[Task goal] Would you retype exactly the lines below, from the one containing "Hire Talent" through the end of the entries, both ends included, but not the pictures?

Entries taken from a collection
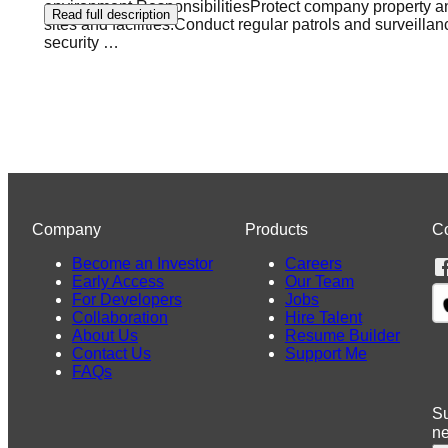
environment.ResponsibilitiesProtect company property an
Read full description
sites and facilities.Conduct regular patrols and surveil
security
…
Company
Products
C
Become an Investor
Careers
Early Access
Our Team
For Developers
Jobs
Collaboration
Hire Talent
About Us
Resume Builder
Contact Us
Support Me
FAQs
Su
n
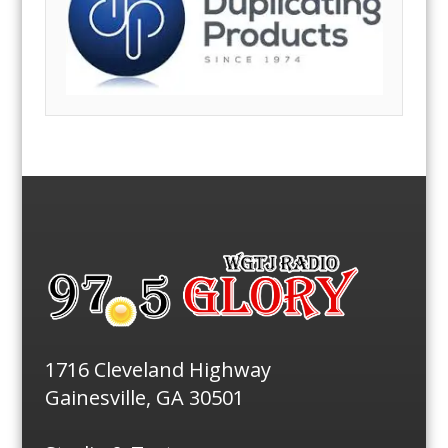
1716 Cleveland Highway
Gainesville, GA 30501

[Result for this exercise]
Hire Talent
About Us
Resume Builder
Contact Us
Support Me
FAQs
Su
n
1716 Cleveland Highway
Gainesville, GA 30501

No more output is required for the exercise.